Output the entries below word for word, stopping once the line containing "缆源源不断流向变电站。作为国家规划的首个千万千" is done, and omit each picture.

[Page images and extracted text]
########

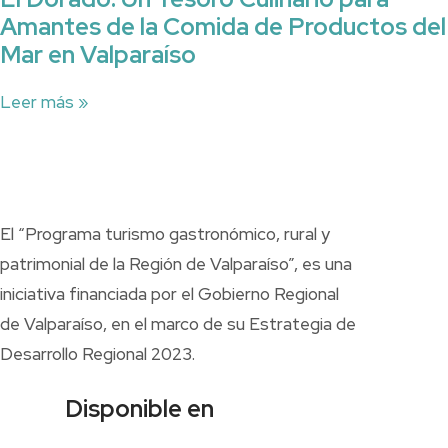
Amantes de la Comida de Productos del
Mar en Valparaíso
Leer más »
El “Programa turismo gastronómico, rural y
patrimonial de la Región de Valparaíso”, es una
iniciativa financiada por el Gobierno Regional
de Valparaíso, en el marco de su Estrategia de
Desarrollo Regional 2023.
Disponible en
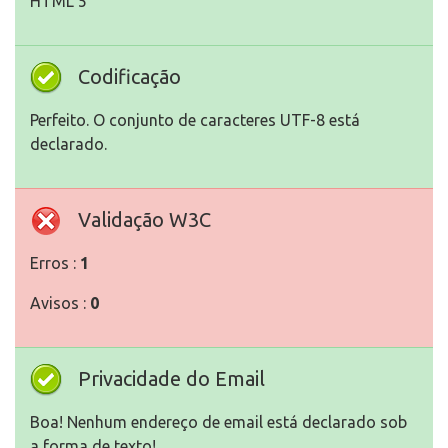
HTML 5
Codificação
Perfeito. O conjunto de caracteres UTF-8 está
declarado.
Validação W3C
Erros :
1
Avisos :
0
Privacidade do Email
Boa! Nenhum endereço de email está declarado sob
a forma de texto!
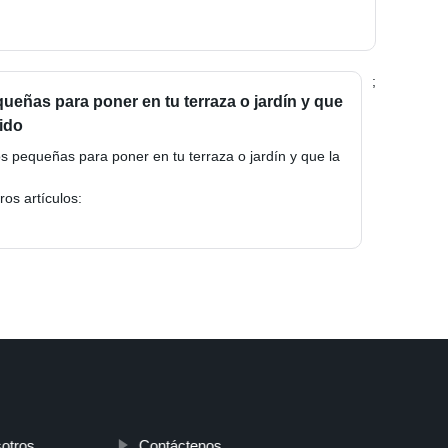
;
ueñas para poner en tu terraza o jardín y que
ido
s pequeñas para poner en tu terraza o jardín y que la
ros artículos:
otros
Contáctenos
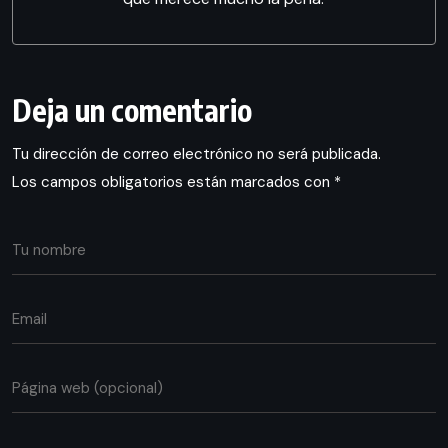
Deja un comentario
Tu dirección de correo electrónico no será publicada.
Los campos obligatorios están marcados con
*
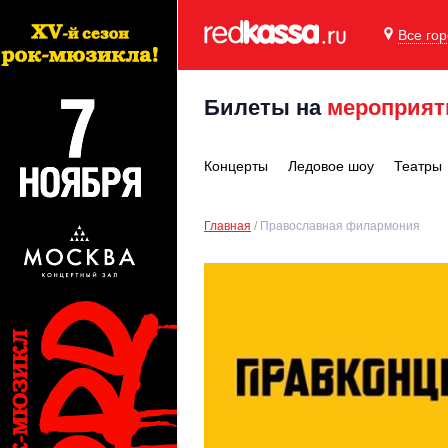
Все го
Билеты на
мероприят
Концерты
Ледовое шоу
Театры
Главная
Православная филармония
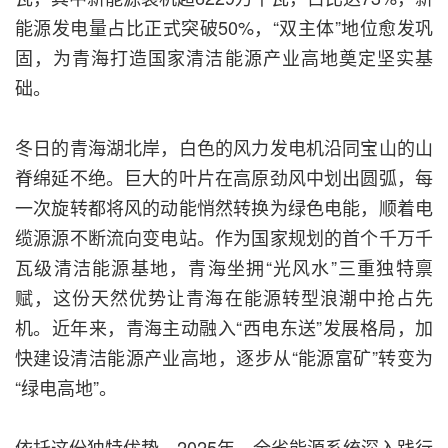
能源发电量占比正式突破50%，“双主体”地位愈发巩
固，为青海打造国家清洁能源产业高地奠定坚实基
础。
冬日的青海湖北岸，白色的风力发电机沿同宝山的山
脊绵延不绝。巨大的叶片在高原劲风中划出圆弧，每
一次旋转都将风的动能悄然转换为绿色电能，顺着电
缆源源不断流向变电站。作为国家规划的首个千万千
瓦级清洁能源基地，青海坐拥“光风水”三重独特禀
赋，这份天然优势让青海在能源转型浪潮中抢占先
机。近年来，青海主动融入“西电东送”发展格局，加
快建设清洁能源产业高地，逐步从“能源富矿”转变为
“绿电高地”。
依托这份独特优势，2025年，全省能源系统深入践行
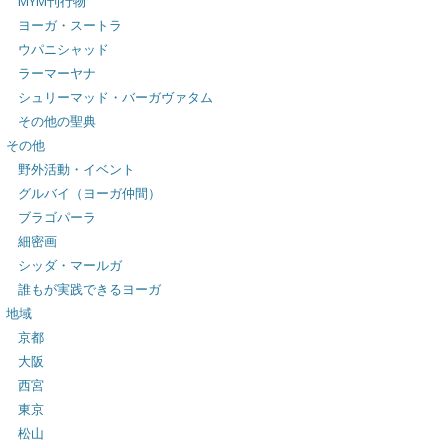
MYM刊行物
ヨーガ・スートラ
ウパニシャッド
ラーマーヤナ
シュリーマッド・バーガヴァタム
その他の聖典
その他
野外活動・イベント
グルバイ（ヨーガ仲間）
ブラゴパーラ
細密画
シッダ・マールガ
誰もが実践できるヨーガ
地域
京都
大阪
西宮
東京
松山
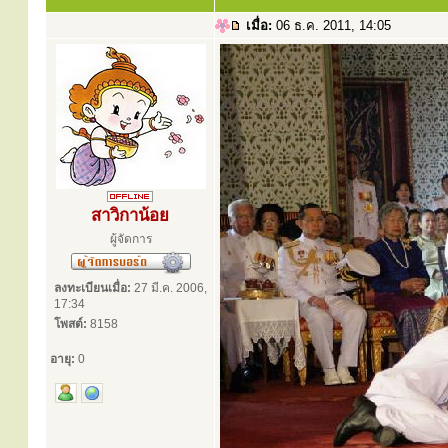
เมื่อ:
06 ธ.ค. 2011, 14:05
สาวิกาน้อย
ผู้จัดการ
ลงทะเบียนเมื่อ:
27 มี.ค. 2006,
17:34
โพสต์:
8158
อายุ:
0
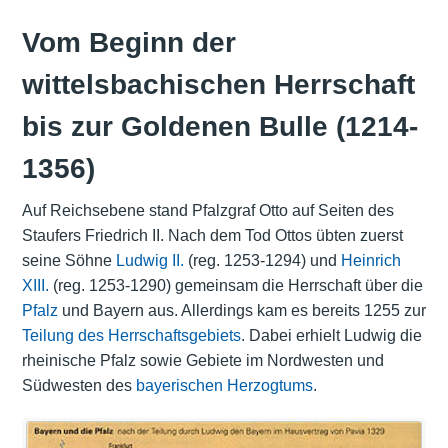
Vom Beginn der
wittelsbachischen Herrschaft
bis zur Goldenen Bulle (1214-
1356)
Auf Reichsebene stand Pfalzgraf Otto auf Seiten des
Staufers Friedrich II. Nach dem Tod Ottos übten zuerst
seine Söhne
Ludwig II.
(reg. 1253-1294) und
Heinrich
XIII.
(reg. 1253-1290) gemeinsam die Herrschaft über die
Pfalz
und Bayern aus. Allerdings kam es bereits 1255 zur
Teilung des Herrschaftsgebiets
. Dabei erhielt Ludwig die
rheinische Pfalz sowie Gebiete im Nordwesten und
Südwesten des
bayerischen Herzogtums
.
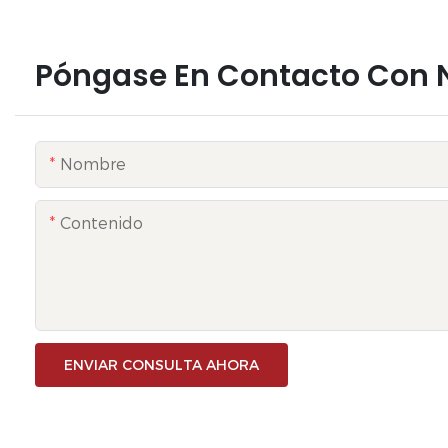
Póngase En Contacto Con 
Nombre
Contenido
ENVIAR CONSULTA AHORA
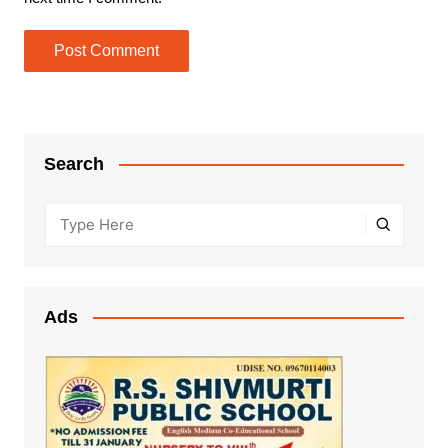
Search
Ads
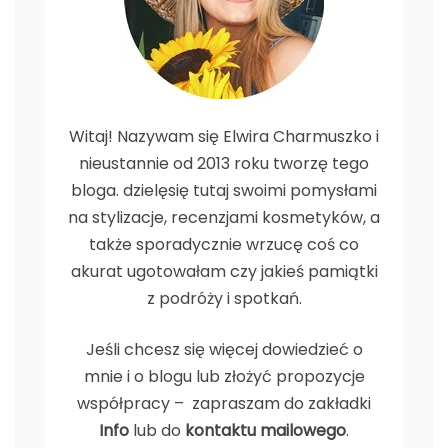
Witaj! Nazywam się Elwira Charmuszko i
nieustannie od 2013 roku tworzę tego
bloga. dzielęsię tutaj swoimi pomysłami
na stylizacje, recenzjami kosmetyków, a
także sporadycznie wrzucę coś co
akurat ugotowałam czy jakieś pamiątki
z podróży i spotkań.
Jeśli chcesz się więcej dowiedzieć o
mnie i o blogu lub złożyć propozycje
współpracy – zapraszam do zakładki
Info
lub do
kontaktu mailowego
.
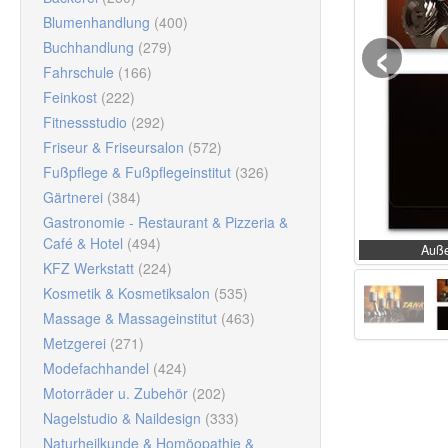
‹
Blumenhandlung
(400)
Buchhandlung
(279)
Fahrschule
(166)
Feinkost
(222)
Fitnessstudio
(292)
Friseur & Friseursalon
(572)
Fußpflege & Fußpflegeinstitut
(326)
Gärtnerei
(384)
Gastronomie - Restaurant & Pizzeria &
Café & Hotel
(494)
Auße
KFZ Werkstatt
(224)
Kosmetik & Kosmetiksalon
(535)
Massage & Massageinstitut
(463)
Metzgerei
(271)
Modefachhandel
(424)
Motorräder u. Zubehör
(202)
Nagelstudio & Naildesign
(333)
Naturheilkunde & Homöopathie &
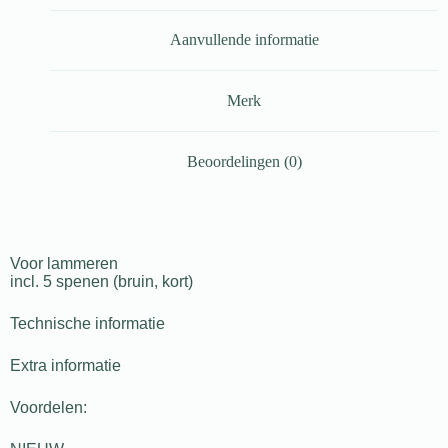
Aanvullende informatie
Merk
Beoordelingen (0)
Voor lammeren
incl. 5 spenen (bruin, kort)
Technische informatie
Extra informatie
Voordelen:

########

**Response box:**
Amantes de la Comida de Productos del
Mar en Valparaíso
Leer más »
El “Programa turismo gastronómico, rural y
patrimonial de la Región de Valparaíso”, es una
iniciativa financiada por el Gobierno Regional
de Valparaíso, en el marco de su Estrategia de
Desarrollo Regional 2023.
Disponible en
HTML 5
Codificação
Perfeito. O conjunto de caracteres UTF-8 está
declarado.
Validação W3C
Erros :
1
Avisos :
0
Privacidade do Email
Boa! Nenhum endereço de email está declarado sob
a forma de texto!
;
ueñas para poner en tu terraza o jardín y que
ido
s pequeñas para poner en tu terraza o jardín y que la
ros artículos:
otros
Contáctenos
Deja un comentario
Tu dirección de correo electrónico no será publicada.
Los campos obligatorios están marcados con
*
Все го
Билеты на
мероприят
Концерты
Ледовое шоу
Театры
Главная
Православная филармония
能源发电量占比正式突破50%，“双主体”地位愈发巩
固，为青海打造国家清洁能源产业高地奠定坚实基
础。
冬日的青海湖北岸，白色的风力发电机沿同宝山的山
脊绵延不绝。巨大的叶片在高原劲风中划出圆弧，每
一次旋转都将风的动能悄然转换为绿色电能，顺着电
缆源源不断流向变电站。作为国家规划的首个千万千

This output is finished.